• _THE PROBLEM_:
Please give again, exactly and only, the stretch of lines from the one containing "если вы выберете" to the end of the entries below.

***** PROVIDED RECORDS

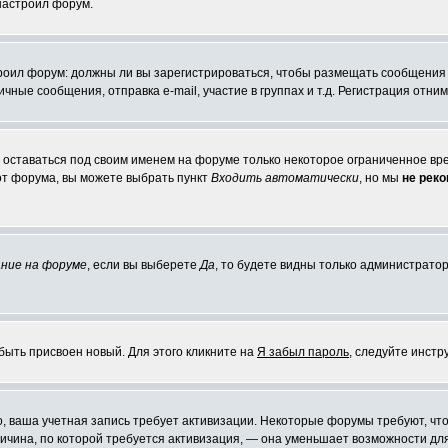
 настроил форум.
строил форум: должны ли вы зарегистрироваться, чтобы размещать сообщения
ые сообщения, отправка e-mail, участие в группах и т.д. Регистрация отниме
е оставаться под своим именем на форуме только некоторое ограниченное врем
 от форума, вы можете выбрать пункт
Входить автоматически
, но мы
не рек
ние на форуме
, если вы выберете
Да
, то будете видны только администратор
быть присвоен новый. Для этого кликните на
Я забыл пароль
, следуйте инстр
но, ваша учетная запись требует активизации. Некоторые форумы требуют, 
причина, по которой требуется активизация, — она уменьшает возможности д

**********

• _EXERCISE RESULT_:
, если вы выберете
Да
, то будете видны только администратор
быть присвоен новый. Для этого кликните на
Я забыл пароль
, следуйте инстр
но, ваша учетная запись требует активизации. Некоторые форумы требуют, 
причина, по которой требуется активизация, — она уменьшает возможности д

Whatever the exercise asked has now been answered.